V(alidation) or C(ross)V(alidation)?

So, this question is for anyone, but @paulinpaloalto if you have a moment I’d be especially curious what you think because you’ve seen MLS and DLS in their various iterations.

So I might have mentioned I did my ML elsewhere, so started here with just DLS and am now almost finished NLP.

When I did ML, we actually spent quite a lot of time / detail going over the topic of CV or Cross Validation. I mean yes, here in DLS we almost always have a V or Validation Set as well for the purposes of say hyperparameter tuning / model experimentation. But in the end we only seem to have one.

At first I thought this just might be an oddity about DLS, but NLP takes the exact same tack.

With CV, we’d have many validation sets, also re-splitting the train set each time, etc. Then there was all about using bootstrap methods, etc.

So I’m a little confused now, why has that thinking seemed to have ‘disappeared’ from the methodology here ? I mean even a lot of the bootstrapping methods made sense in the case, say you were facing time constraints, limitations on available data, or weren’t like Zuck with unlimited compute and just 16k NVidia H100s sitting around…

Can anyone explain to me the difference/why it is not discussed here ? Thanks.

I am not familiar with what you are describing as “CV” and have not previously heard references to “bootstrap” models. So I believe that simply means that those topics are not covered in any of the courses I’ve yet taken here. The deepest treatment I have seen of managing training/cv/test data and the whole model training and evaluation process by Prof Ng are in DLS C2 and DLS C3.

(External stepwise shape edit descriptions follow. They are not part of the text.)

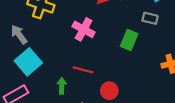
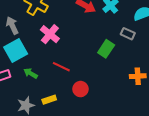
pink cross: (84, 29) -> (50, 34), moved
green arrow: (62, 86) -> (31, 73), moved, turned -72

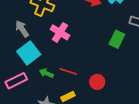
red line: (61, 67) -> (68, 72), moved

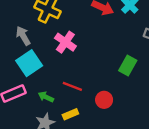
green rectangle: (117, 39) -> (128, 66), moved
green arrow: (46, 73) -> (46, 97), moved

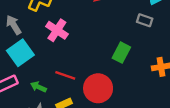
red circle: (104, 100) -> (98, 88), size x1.6

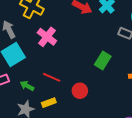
red circle: (98, 88) -> (80, 91), size x0.6

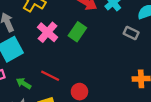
green rectangle: (103, 60) -> (77, 32), moved

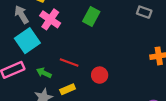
pink cross: (48, 32) -> (50, 19), moved

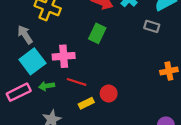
pink cross: (50, 19) -> (64, 56), moved, turned -36
green arrow: (44, 73) -> (47, 86), moved, turned -32
yellow rectangle: (68, 89) -> (86, 103), moved

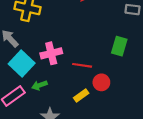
green rectangle: (97, 33) -> (119, 46), moved
red line: (77, 82) -> (82, 65), moved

In DLS C2, he describes the need for three different sets of data: training data, cross validation data and test data. We use training data to train the model, then what he calls cross validation data to tune the hyperparameters. Then when we finally have a model that works well with training and cv data, we finally use the “test” dataset get a fair evaluation of the performance of the model on data that it has never “seen” before.

He covers more sophisticated scenarios in which the various datasets can come from multiple statistical distributions in DLS C3.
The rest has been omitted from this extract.